Tedjo tiba-tiba berhenti, menatapku kecewa. "Sampah apa ini?" Tanyanya.
"Keringet gue kagak bau. Bangke, gue bahkan gak keringetan. Gue beli deodoran khusus, aktif 24 jam sehari, dan gue gak cuma olesin di ketek doang, gue olesin ke seluruh badan, tangan juga, seenggaknya dua kali sehari. Terus anak yang ngerengek... itu neraka, coy. Cewek yang baca cerita kayak gini gak mungkin mau tidur sama gue."
"Baca dulu sampai akhir," kataku. "Ini cerita yang dahsyat. Waktu selesai nulis ini, gue nangis."
"Dahsyat," kata Tedjo, "Ya dahsyat banget buat lo. Lo tau kapan terakhir kali gue nangis?

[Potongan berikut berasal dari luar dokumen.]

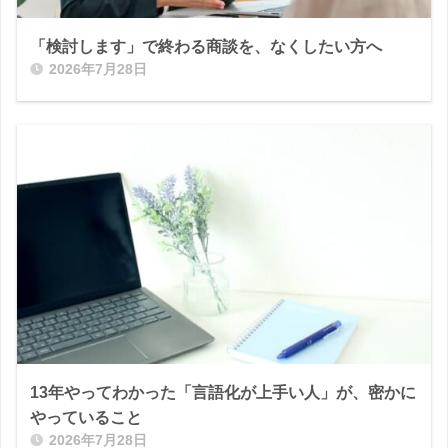
「検討します」で終わる商談を、なくしたい方へ
2026年7月28日
13年やってわかった「言語化が上手い人」が、密かに
やっていること
2026年7月28日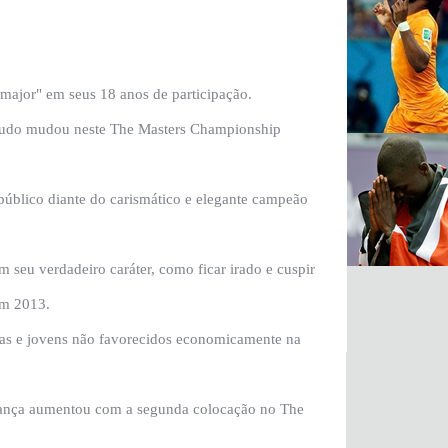
major" em seus 18 anos de participação.
 tudo mudou neste The Masters Championship
público diante do carismático e elegante campeão
 seu verdadeiro caráter, como ficar irado e cuspir
em 2013.
nças e jovens não favorecidos economicamente na
fiança aumentou com a segunda colocação no The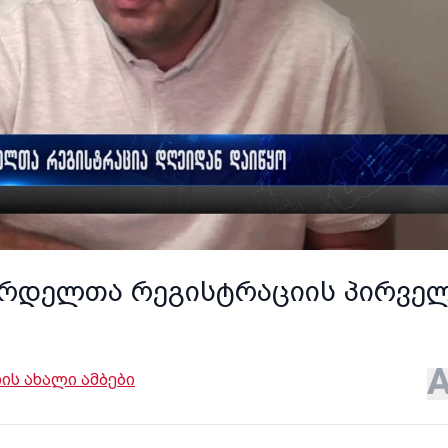
აზრდელთა რეგისტრაციის პირვე
ს ახალი ამბები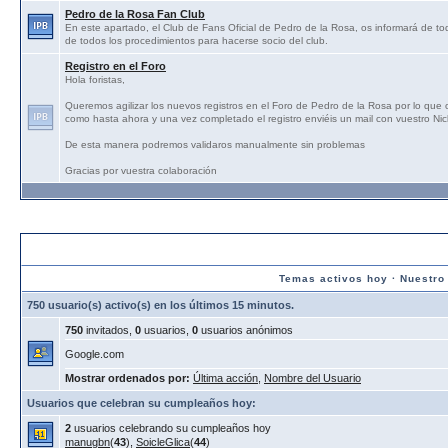
Pedro de la Rosa Fan Club
En este apartado, el Club de Fans Oficial de Pedro de la Rosa, os informará de tod
de todos los procedimientos para hacerse socio del club.
Registro en el Foro
Hola foristas,
Queremos agilizar los nuevos registros en el Foro de Pedro de la Rosa por lo que
como hasta ahora y una vez completado el registro enviéis un mail con vuestro N
De esta manera podremos validaros manualmente sin problemas
Gracias por vuestra colaboración
Estadísticas:
Temas activos hoy
·
Nuestro
750 usuario(s) activo(s) en los últimos 15 minutos.
750
invitados,
0
usuarios,
0
usuarios anónimos
Google.com
Mostrar ordenados por:
Última acción
,
Nombre del Usuario
Usuarios que celebran su cumpleaños hoy:
2
usuarios celebrando su cumpleaños hoy
manugbn
(
43
),
SoicleGlica
(
44
)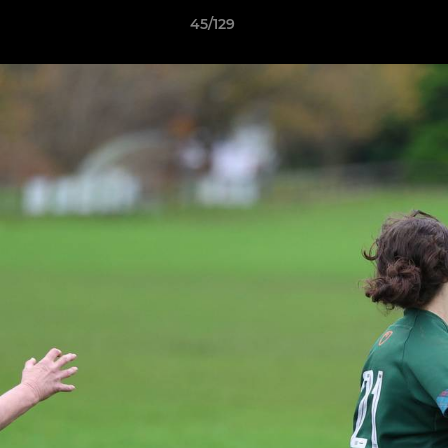
45/129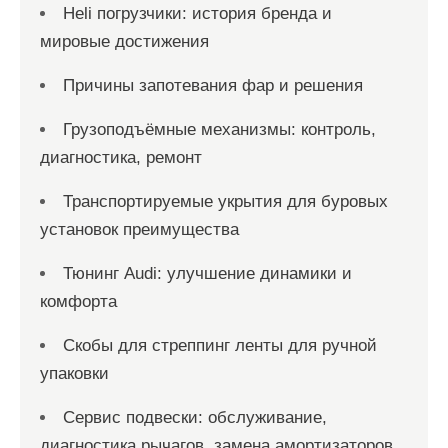
Heli погрузчики: история бренда и
мировые достижения
Причины запотевания фар и решения
Грузоподъёмные механизмы: контроль,
диагностика, ремонт
Транспортируемые укрытия для буровых
установок преимущества
Тюнинг Audi: улучшение динамики и
комфорта
Скобы для стреппинг ленты для ручной
упаковки
Сервис подвески: обслуживание,
диагностика рычагов, замена амортизаторов,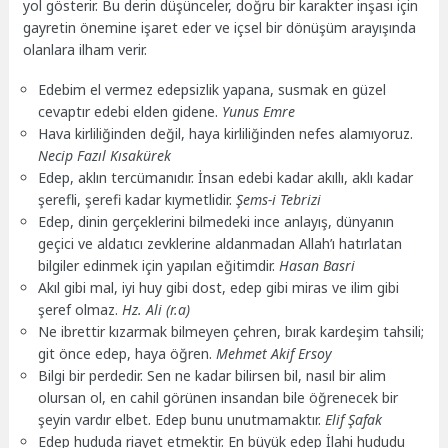
yol gösterir. Bu derin düşünceler, doğru bir karakter inşası için
gayretin önemine işaret eder ve içsel bir dönüşüm arayışında
olanlara ilham verir.
Edebim el vermez edepsizlik yapana, susmak en güzel
cevaptır edebi elden gidene.
Yunus Emre
Hava kirliliğinden değil, haya kirliliğinden nefes alamıyoruz.
Necip Fazıl Kısakürek
Edep, aklın tercümanıdır. İnsan edebi kadar akıllı, aklı kadar
şerefli, şerefi kadar kıymetlidir.
Şems-i Tebrizi
Edep, dinin gerçeklerini bilmedeki ince anlayış, dünyanın
geçici ve aldatıcı zevklerine aldanmadan Allah’ı hatırlatan
bilgiler edinmek için yapılan eğitimdir.
Hasan Basri
Akıl gibi mal, iyi huy gibi dost, edep gibi miras ve ilim gibi
şeref olmaz.
Hz. Ali (r.a)
Ne ibrettir kızarmak bilmeyen çehren, bırak kardeşim tahsili;
git önce edep, haya öğren.
Mehmet Akif Ersoy
Bilgi bir perdedir. Sen ne kadar bilirsen bil, nasıl bir alim
olursan ol, en cahil görünen insandan bile öğrenecek bir
şeyin vardır elbet. Edep bunu unutmamaktır.
Elif Şafak
Edep hududa riayet etmektir. En büyük edep İlahi hududu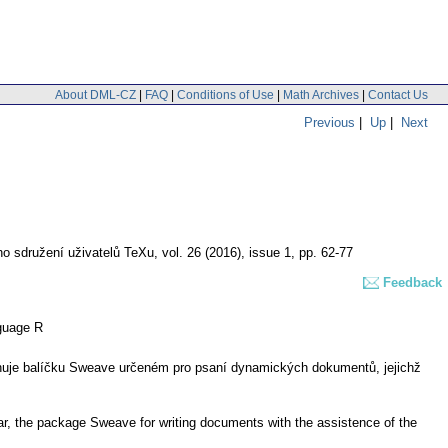
About DML-CZ
|
FAQ
|
Conditions of Use
|
Math Archives
|
Contact Us
Previous
|
Up
|
Next
o sdružení uživatelů TeXu
,
vol. 26 (2016), issue 1
,
pp. 62-77
Feedback
nguage R
ěnuje balíčku Sweave určeném pro psaní dynamických dokumentů, jejichž
lar, the package Sweave for writing documents with the assistence of the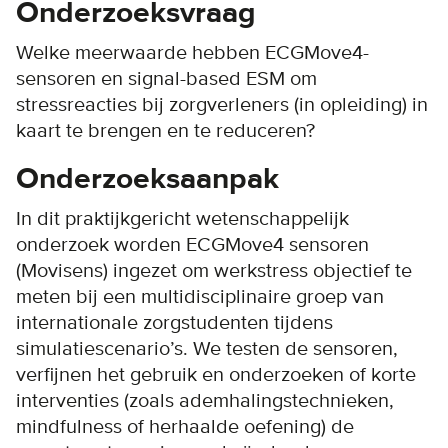
Onderzoeksvraag
Welke meerwaarde hebben ECGMove4-
sensoren en signal-based ESM om
stressreacties bij zorgverleners (in opleiding) in
kaart te brengen en te reduceren?
Onderzoeksaanpak
In dit praktijkgericht wetenschappelijk
onderzoek worden ECGMove4 sensoren
(Movisens) ingezet om werkstress objectief te
meten bij een multidisciplinaire groep van
internationale zorgstudenten tijdens
simulatiescenario’s. We testen de sensoren,
verfijnen het gebruik en onderzoeken of korte
interventies (zoals ademhalingstechnieken,
mindfulness of herhaalde oefening) de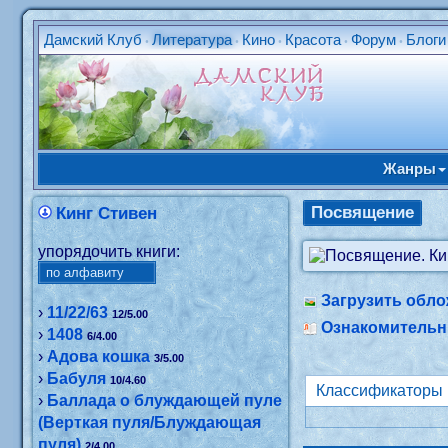
Дамский Клуб
Литература
Кино
Красота
Форум
Блоги
•
•
•
•
•
Жанры
Посвящение
Кинг Стивен
упорядочить книги:
Загрузить обло
›
11/22/63
12/5.00
Ознакомитель
›
1408
6/4.00
›
Адова кошка
3/5.00
›
Бабуля
10/4.60
Классификаторы
›
Баллада о блуждающей пуле
(Верткая пуля/Блуждающая
пуля)
2/4.00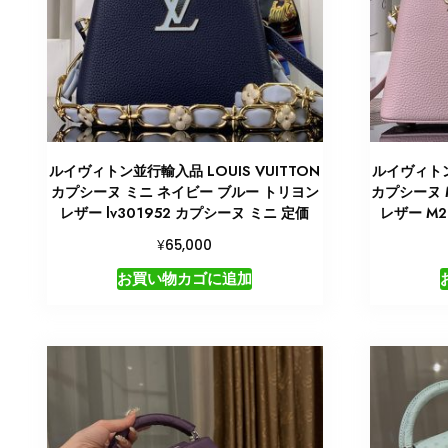
ルイヴィトン並行輸入品 LOUIS VUITTON
ルイヴィトン
カプシーヌ ミニ ネイビー ブルー トリヨン
カプシーヌ 
レザー lv301952 カプシーヌ ミニ 定価
レザー M2
¥
65,000
お買い物カゴに追加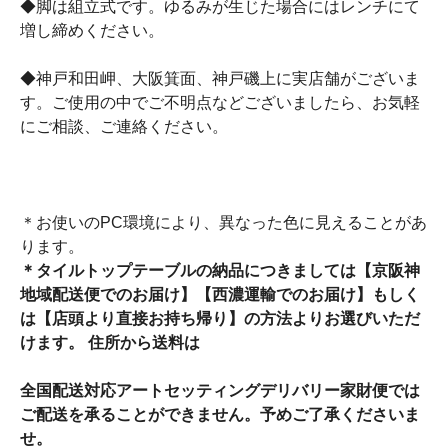
◆脚は組立式です。ゆるみが生じた場合にはレンチにて
増し締めください。
◆神戸和田岬、大阪箕面、神戸磯上に実店舗がございま
す。ご使用の中でご不明点などございましたら、お気軽
にご相談、ご連絡ください。
＊お使いのPC環境により、異なった色に見えることがあ
ります。
＊タイルトップテーブルの納品につきましては【京阪神
地域配送便でのお届け】【西濃運輸でのお届け】もしく
は【店頭より直接お持ち帰り】の方法よりお選びいただ
けます。 住所から送料は
全国配送対応アートセッティングデリバリー家財便では
ご配送を承ることができません。予めご了承くださいま
せ。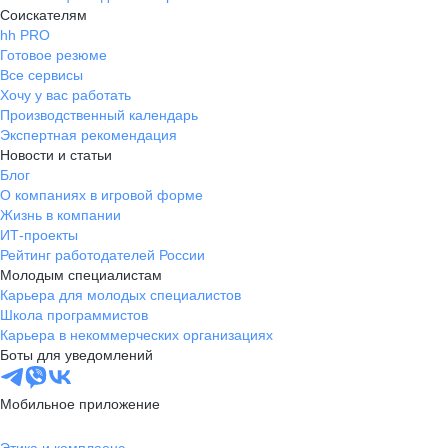
Соискателям
hh PRO
Готовое резюме
Все сервисы
Хочу у вас работать
Производственный календарь
Экспертная рекомендация
Новости и статьи
Блог
О компаниях в игровой форме
Жизнь в компании
ИТ-проекты
Рейтинг работодателей России
Молодым специалистам
Карьера для молодых специалистов
Школа программистов
Карьера в некоммерческих организациях
Боты для уведомлений
Мобильное приложение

Waktu gue jatoh dari sepeda gunung, 'pala gue retak dan harus dijait dua puluh jaitan. Udah sakit banget, gue juga gak punya asuransi, jadi waktu 'pala gue dijait, gue bahkan gak bisa teriak, gak bisa ngasihanin diri sendiri kayak orang-orang, karena gue harus mikirin di mana gue bakal dapet duit. Itu terakhir kalinya gue nangis. Terus lo juga nangis, gue tersentuh, beneran, tapi itu sama sekali gak membantu gue mecahin masalah."
"Gue cuman mau bilang itu cerita yang bagus," kukatakan kepadanya, "dan gue seneng gue nulis itu."

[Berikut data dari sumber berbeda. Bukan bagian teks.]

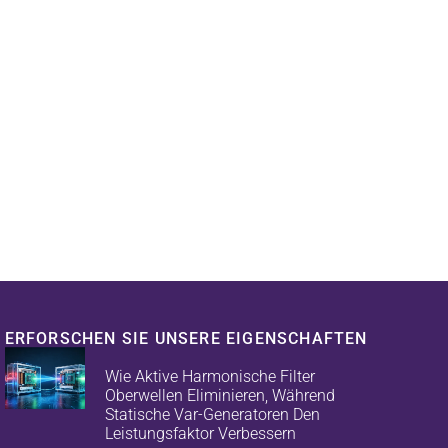
ERFORSCHEN SIE UNSERE EIGENSCHAFTEN
Wie Aktive Harmonische Filter
Oberwellen Eliminieren, Während
Statische Var-Generatoren Den
Leistungsfaktor Verbessern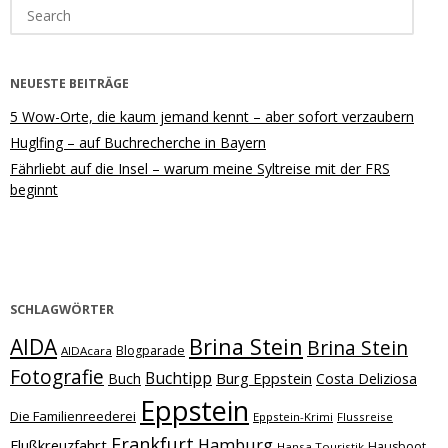
Search
for:
NEUESTE BEITRÄGE
5 Wow-Orte, die kaum jemand kennt – aber sofort verzaubern
Huglfing – auf Buchrecherche in Bayern
Fährliebt auf die Insel – warum meine Syltreise mit der FRS
beginnt
SCHLAGWÖRTER
Brina Stein
AIDA
Brina Stein
Blogparade
AIDAcara
Fotografie
Buchtipp
Burg Eppstein
Buch
Costa Deliziosa
Eppstein
Die Familienreederei
Eppstein-Krimi
Flussreise
Frankfurt
Hamburg
Flußkreuzfahrt
Hausboot
Hansa Touristik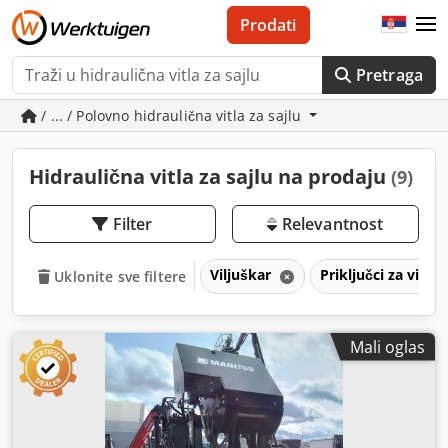
Prodati
Pretraga
/ ... / Polovno hidraulična vitla za sajlu
Hidraulična vitla za sajlu na prodaju
(9)
Filter
Relevantnost
Viljuškar
Priključci za vilju
Uklonite sve filtere
Mali oglas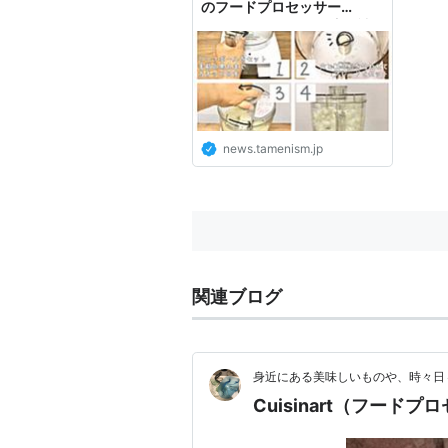
のフードプロセッサー
「DLC191J」の使い方 - 読
む為にずむ【日々の出会い・
暮らしを楽しくするブログ】
news.tamenism.jp
関連ブログ
身近にある美味しいものや、時々日
Cuisinart（フー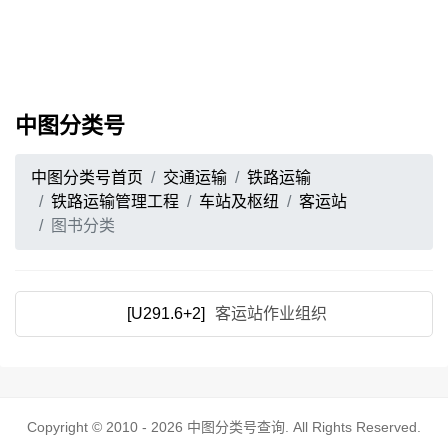
中图分类号
中图分类号首页
交通运输
铁路运输
铁路运输管理工程
车站及枢纽
客运站
图书分类
[U291.6+2]
客运站作业组织
Copyright © 2010 - 2026
中图分类号查询
. All Rights Reserved.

"Gak ada yang minta lo buat nulis cerita bagus," kata Tedjo, semakin marah. "Gue minta lo buat nulis cerita yang bisa nolongin gue. Cerita yang bisa bantu nyelesain masalah riil temen lo. Ini kayak gue minta lo nyumbangin darah buat nyelamatin idup gue, gue bukan minta lo nulis cerita yang bagus atau nangis waktu lo mbacain cerita itu di pemakaman gue."

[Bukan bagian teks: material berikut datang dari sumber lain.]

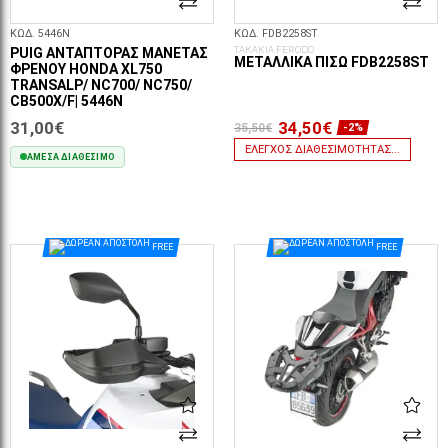
ΚΩΔ. 5446N
ΚΩΔ. FDB2258ST
ΤΑΚΑΚΙΑ FERODO
PUIG ΑΝΤΆΠΤΟΡΑΣ ΜΑΝΈΤΑΣ
ΜΕΤΑΛΛΙΚΆ ΠΊΣΩ FDB2258ST
ΦΡΈΝΟΥ HONDA XL750
TRANSALP/ NC700/ NC750/
CB500X/F| 5446N
31,00€
34,50€
35,50€
-2%
ΈΛΕΓΧΟΣ ΔΙΑΘΕΣΙΜΌΤΗΤΑΣ...
ΆΜΕΣΑ ΔΙΑΘΈΣΙΜΟ
ΣΤΟ ΚΑΛΆΘΙ
FREE
FREE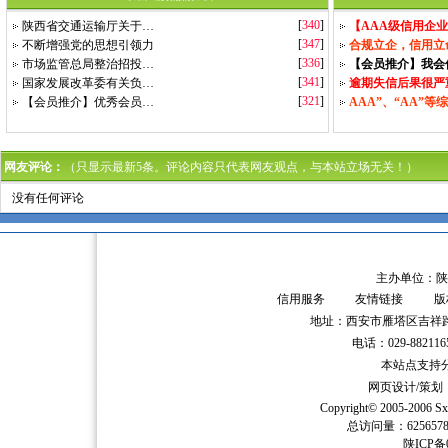
[
340
]
陕西省交通运输厅关于…
【AAA级信用企
[
347
]
不断增强党的思想引领力
合规立企，信用立
[
336
]
市场监管总局整治招投…
【会员推介】我会
[
341
]
国家发展改革委有关负…
逾期失信后果很严
[
321
]
【会员推介】优秀会员…
AAA”、“AA”等
网友评论：
（只显示最新5条。评论内容只代表网友观点，与本站立场无关！）
没有任何评论
主办单位：陕
信用服务
友情链接
版
地址：西安市雁塔区吉祥路
电话：029-882116
本站点支持分辨
网页设计/策
Copyright© 2005-2006
Sx
总访问量：62565
陕ICP备0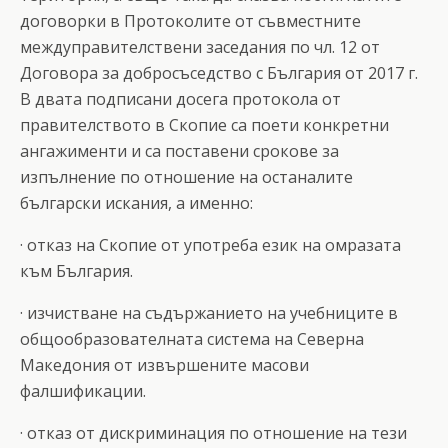
договорки в Протоколите от съвместните
междуправителствени заседания по чл. 12 от
Договора за добросъседство с България от 2017 г.
В двата подписани досега протокола от
правителството в Скопие са поети конкретни
ангажименти и са поставени срокове за
изпълнение по отношение на останалите
български искания, а именно:
· отказ на Скопие от употреба език на омразата
към България.
· изчистване на съдържанието на учебниците в
общообразователната система на Северна
Македония от извършените масови
фалшификации.
· отказ от дискриминация по отношение на тези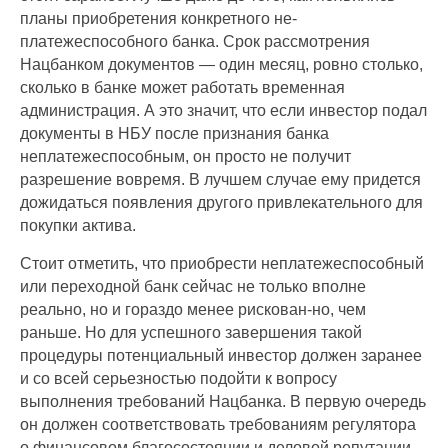
планы приобретения конкретного не-
платежеспособного банка. Срок рассмотрения
Нацбанком документов — один месяц, ровно столько,
сколько в банке может работать временная
администрация. А это значит, что если инвестор подал
документы в НБУ после признания банка
неплатежеспособным, он просто не получит
разрешение вовремя. В лучшем случае ему придется
дожидаться появления другого привлекательного для
покупки актива.
Стоит отметить, что приобрести неплатежеспособный
или переходной банк сейчас не только вполне
реально, но и гораздо менее рискован-но, чем
раньше. Но для успешного завершения такой
процедуры потенциальный инвестор должен заранее
и со всей серьезностью подойти к вопросу
выполнения требований Нацбанка. В первую очередь
он должен соответствовать требованиям регулятора
о финансовом благосостоянии и деловой репутации,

"Elo kan nggak mati," kataku, sewot. "Lo bahkan nggak sekarat."
"Iya," teriak Tedjo, "Gue, gue sekarat. Gue kesepian, dan bagi gue, kesepian itu sama kayak sekarat, bangsat. Lo gak liat? Gue gak punya anak cerewet umur TK yang bisa komentar cerdas, yang bisa gue obrolin bareng bini yang cakep. Gue nggak. Terus cerita ini? Gue gak tidur semaleman. Semalem gue cuma gegoleran di kasur, mikir: Bentar lagi, temen gue dari Israel bakal ngubah idup gue, gue gak bakal kesepian lagi. Sementara gue semangat mikir kayak gitu, lo cuma nulis cerita bagus."
Ada jeda sebentar, akhirnya aku minta maaf. Jeda singkat yang membuatku menyesal. Tedjo mengangguk dan mengatakan tidak perlu dipikirkan. Dia bilang dia terlalu asyik sendiri. Ini benar-benar kesalahannya. Dia seharusnya tidak memintaku melakukan hal yang bodoh itu, tapi dia putus asa.
"Gue sempet lupa elo agak ketat soal nulis, lo perlu metafora, pemahaman dan macem-macem. Di pikiran gue, sebenernya itu jauh lebih simpel, lebih nyenengin. Lo gak perlu nulis mahakarya. Sesuatu yang mentereng. Gue pikir lo cuma perlu nulis sesuatu yang dimulain pake: 'Temanku Tedjo memintaku menuliskan sebuah cerita yang bisa membantunya mendapatkan seorang gadis untuk diajak bobok-bobok lucuk' terus endingnya pake semacam trik posmodern yang keren, gitu. Lo tau kan, sia-sia tapi bukan sia-sia biasa. Sia-sia yang seksi. Misterius."
"Gue bisa bikin gitu," kataku setelah beberapa saat. "Gue bisa nulis buat lo yang kayak gitu."